━━━━━ Material for this exercise ━━━━━

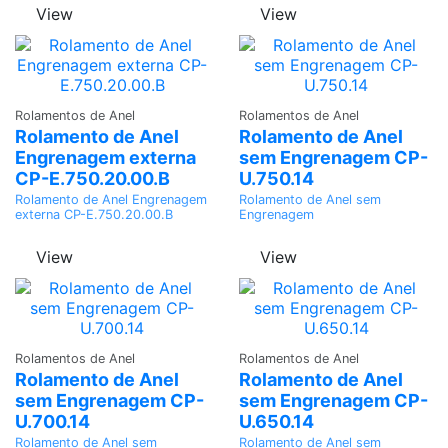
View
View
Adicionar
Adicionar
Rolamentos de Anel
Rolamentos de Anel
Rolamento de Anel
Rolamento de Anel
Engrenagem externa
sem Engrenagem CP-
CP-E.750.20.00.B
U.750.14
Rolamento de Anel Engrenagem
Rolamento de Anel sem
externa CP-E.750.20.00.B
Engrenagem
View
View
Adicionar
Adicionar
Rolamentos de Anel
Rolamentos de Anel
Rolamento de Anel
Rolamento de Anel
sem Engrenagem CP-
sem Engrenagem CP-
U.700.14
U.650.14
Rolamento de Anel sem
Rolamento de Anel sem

━━━━━
━━━━━ Material for this exercise ━━━━━

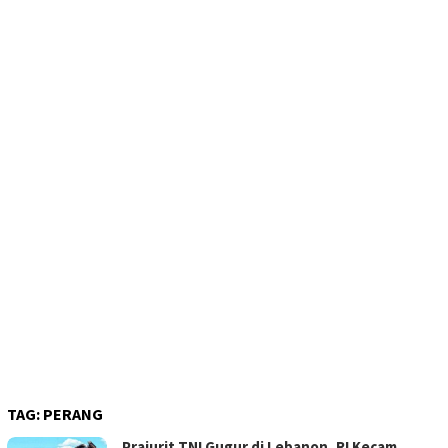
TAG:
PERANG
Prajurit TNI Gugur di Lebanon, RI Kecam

━━━━━
━━━━━ Material for this exercise ━━━━━

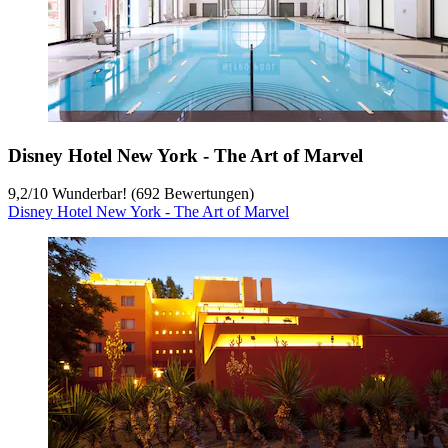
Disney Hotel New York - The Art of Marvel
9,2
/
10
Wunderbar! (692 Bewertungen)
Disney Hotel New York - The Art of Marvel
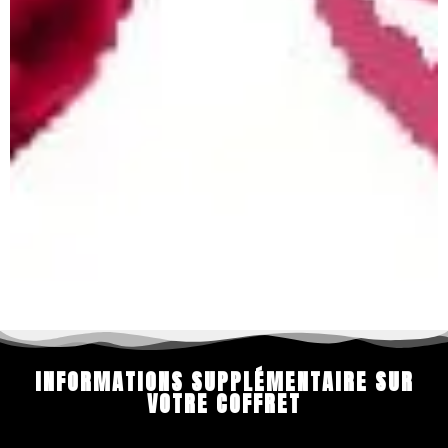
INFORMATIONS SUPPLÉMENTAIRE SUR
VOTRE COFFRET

━━━━━

(Task objective) Each line in the listing above from the one containing "INFORMATIONS SUPPLÉMENTAIRE SUR" through the one containing "VOTRE COFFRET" should be repeated exactly, and no other line.

(Solution to the problem)
INFORMATIONS SUPPLÉMENTAIRE SUR
VOTRE COFFRET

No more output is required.